### ACTION ITEM:
Exactly the lines from the one containing "Habitants de Villeverte à Nîmes dans l" through the final line of the data are to be written out again, with nothing added.

(Stored data entries)
-----
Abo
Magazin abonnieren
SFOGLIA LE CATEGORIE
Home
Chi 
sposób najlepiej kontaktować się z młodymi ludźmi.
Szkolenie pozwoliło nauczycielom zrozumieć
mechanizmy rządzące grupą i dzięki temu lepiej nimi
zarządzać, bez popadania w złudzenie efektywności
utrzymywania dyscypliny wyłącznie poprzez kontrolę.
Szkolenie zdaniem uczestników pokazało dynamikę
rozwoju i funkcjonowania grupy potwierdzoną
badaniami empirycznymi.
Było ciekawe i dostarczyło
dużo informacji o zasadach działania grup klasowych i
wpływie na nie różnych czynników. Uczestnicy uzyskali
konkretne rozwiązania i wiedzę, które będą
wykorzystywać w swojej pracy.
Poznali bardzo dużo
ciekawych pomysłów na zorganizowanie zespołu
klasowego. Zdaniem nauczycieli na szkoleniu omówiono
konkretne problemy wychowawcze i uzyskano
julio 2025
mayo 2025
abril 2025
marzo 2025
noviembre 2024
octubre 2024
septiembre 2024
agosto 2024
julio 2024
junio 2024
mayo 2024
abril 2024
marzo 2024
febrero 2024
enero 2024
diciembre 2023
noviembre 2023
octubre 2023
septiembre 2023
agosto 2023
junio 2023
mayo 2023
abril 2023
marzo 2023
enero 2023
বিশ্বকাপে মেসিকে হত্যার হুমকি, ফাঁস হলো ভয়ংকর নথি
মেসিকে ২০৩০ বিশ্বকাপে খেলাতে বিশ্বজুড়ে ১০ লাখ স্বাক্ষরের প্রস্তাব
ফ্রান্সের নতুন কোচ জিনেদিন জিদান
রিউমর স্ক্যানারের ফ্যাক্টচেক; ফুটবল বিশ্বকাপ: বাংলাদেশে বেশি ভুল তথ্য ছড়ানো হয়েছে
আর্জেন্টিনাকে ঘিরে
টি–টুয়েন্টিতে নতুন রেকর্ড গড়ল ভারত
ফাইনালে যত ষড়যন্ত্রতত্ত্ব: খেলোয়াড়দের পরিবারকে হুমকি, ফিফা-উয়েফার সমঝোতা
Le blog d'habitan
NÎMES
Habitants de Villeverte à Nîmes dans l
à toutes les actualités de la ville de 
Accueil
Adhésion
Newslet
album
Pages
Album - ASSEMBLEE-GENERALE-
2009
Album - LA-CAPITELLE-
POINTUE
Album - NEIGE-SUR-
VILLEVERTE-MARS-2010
-----
### TASK RESPONSE:
Habitants de Villeverte à Nîmes dans l
à toutes les actualités de la ville de 
Accueil
Adhésion
Newslet
album
Pages
Album - ASSEMBLEE-GENERALE-
2009
Album - LA-CAPITELLE-
POINTUE
Album - NEIGE-SUR-
VILLEVERTE-MARS-2010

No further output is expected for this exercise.